Promised $1080 tax burst ends up much more modest
The Morrison government's promised $1080 low and middle income tax boost to 4.5 million Australian taxpayers which would lift the economy has turned into a $420 bump barely noticed by the nation's shopkeepers.
Australian Tax Office figures show the average tax refund received by those who rushed to get the tax offset announced in this year's budget have received far less than expected.
In the April budget, Treasurer Josh Frydenberg unveiled a doubling of the low and middle income tax offset which he said would deliver up to $1080 to single earners and up to $2160 for dual wage families.

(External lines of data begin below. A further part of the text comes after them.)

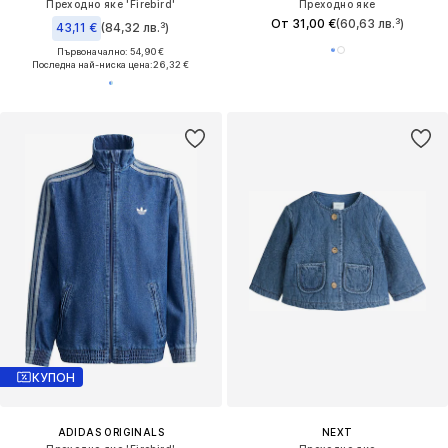
Преходно яке 'Firebird'
Преходно яке
От 31,00 €
(60,63 лв.³)
43,11 €
(84,32 лв.³)
Първоначално: 54,90 €
Последна най-ниска цена:
26,32 €
КУПОН
ADIDAS ORIGINALS
NEXT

He said 10 million taxpayers would get some of the offset with 4.5 million getting the full amount, which the Treasurer predicted would flow
quickly into the economy.
"This tax relief will lift household incomes, ease cost of living pressures and boost spending at local businesses," he said in his budget
speech.
Australians rushed to get their hands on the offset at the start of the new tax year. By the end of October, the ATO reported it had mailed back 7.9 million returns – 800,000 more than the same period last year.

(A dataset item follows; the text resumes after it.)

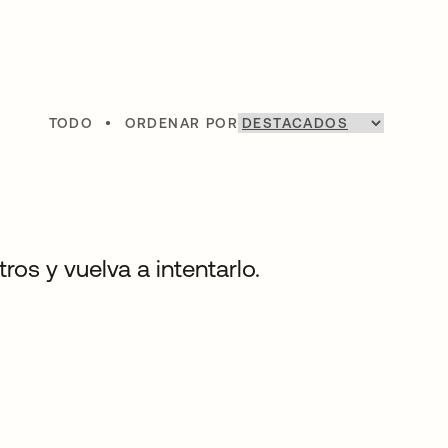
TODO
•
ORDENAR POR
os y vuelva a intentarlo.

Total refunds worth $22 billion have gone out to workers, up $5 billion on the $16.9 billion recorded for the same period in 2018. But the average size of tax refunds has only increased to just under $2800 from $2379.

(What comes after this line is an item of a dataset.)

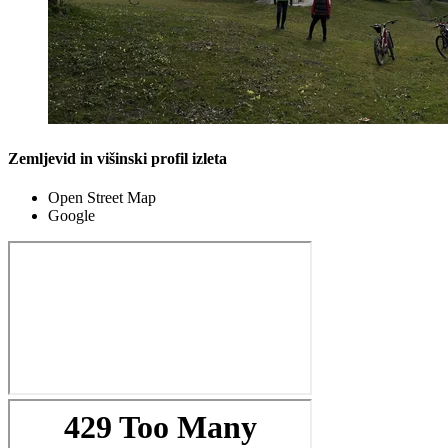
Zemljevid in višinski profil izleta
Open Street Map
Google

Economists that had been tipping the refunds to deliver a much needed boost to the economy had factored in much larger tax refunds.
Retail trade figures have shown barely any growth with the September data, to be released Monday, expected to report a modest 0.5 per cent increase for the month.
Accountants believe one reason for the smaller-than-expected refunds is tied to the rush by many Australians to lodge their tax. A record high 42 per cent of income tax returns lodged with the ATO have been done by individuals rather than via an accountant or tax agent. Individual returns are up almost a quarter on last year.
While income details are pre-filled on the myTax website, deductions which tax agents carefully monitor are not.
There have also been a large number of warnings from the ATO about the over-claiming of work-related deductions.
Last week ATO assistant commissioner Karen Foat urged people who had yet to submit their tax return to make sure it was accurate.
“Where people put off their returns and lodge at the last minute or even after the deadline, we also start to see some easily avoidable errors," she said.
AMP Capital chief economist Shane Oliver said the modest increase in the size of refunds pointed to the economy being more subdued than expected by both the Reserve Bank and the government.
The RBA board meets on Tuesday with Dr Oliver expecting it to hold official interest rates at their current record low of 0.75 per cent.
"The RBA should be easing again given the long way the economy has to go to achieve full employment and to end the chronic undershooting of the inflation target, but it looks reluctant to cut rates again just yet," he said.